Election fraud through impersonation of voters hasn't been documented. Photographer: Robert King/Newsmakers via Getty Images
Election fraud through impersonation of voters hasn't been documented. Photographer: Robert King/Newsmakers via Getty Images

The Catch goes to Rick Hasen, who makes four points about voter impersonation fraud:

There is no such thing.

The handful of documented cases in recent years involve isolated, single-individual violations, not broad attempts to steal an election.

The bulk of U.S. election fraud involves misuse of absentee ballots, not voter impersonation.

And there’s a very good reason: Voter impersonation fraud is an impractical, inefficient, and downright stupid way to try to steal an election.

This reality check is a necessary response to a kitchen sink post from the Republican National Lawyers Association, which, in accusing a study of bias, attempted a little misdirection by bringing up fraud other than voter impersonation, and even trotted out the idea that all arguments against voter ID are discredited.

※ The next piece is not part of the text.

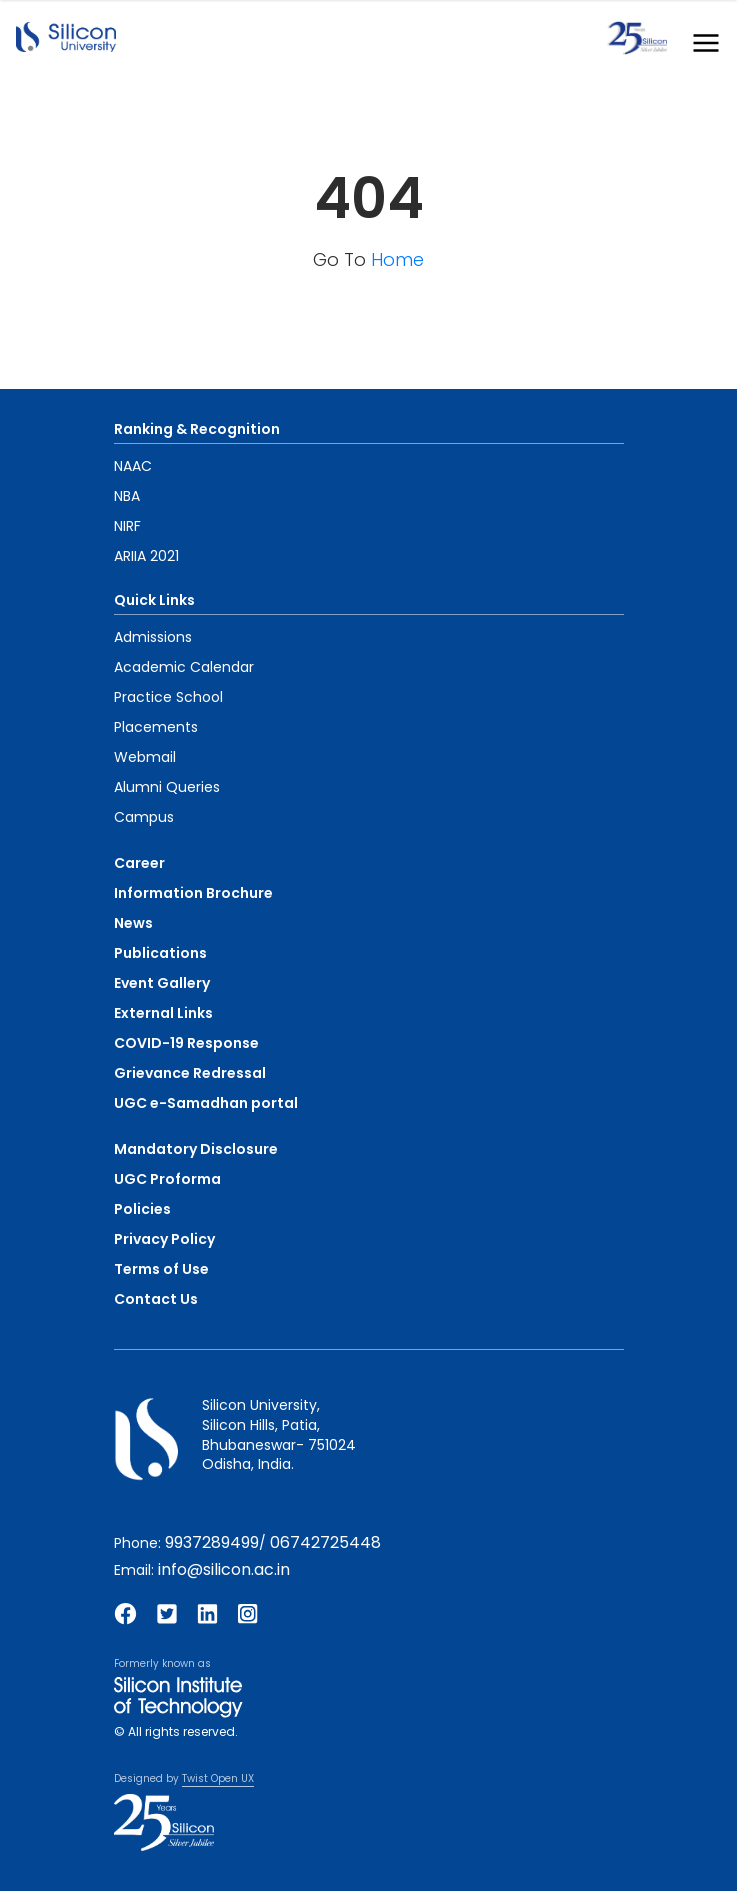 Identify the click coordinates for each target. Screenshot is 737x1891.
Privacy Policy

The truth is that academic researchers have failed to find any evidence of widespread voter impersonation fraud. And not just academic researchers. If the practice was widespread, supporters of voter ID surely would have let judges who are considering the measure know. But they haven’t.

We should err in favor of making it easy to vote, rather than in favor of preventing as much fraud as possible. Reasonable people can disagree. And, yes, the hassles involved in obtaining a valid photo ID can be overstated … but they are real hassles that affect a small subgroup of the population (which just happens to support the opposite party from the one pushing these laws).

This is well-trod ground. But as long as advocates of voter ID keep pretending there’s an epidemic of voter impersonation fraud, it’s important to keep pushing back. And so: Nice catch!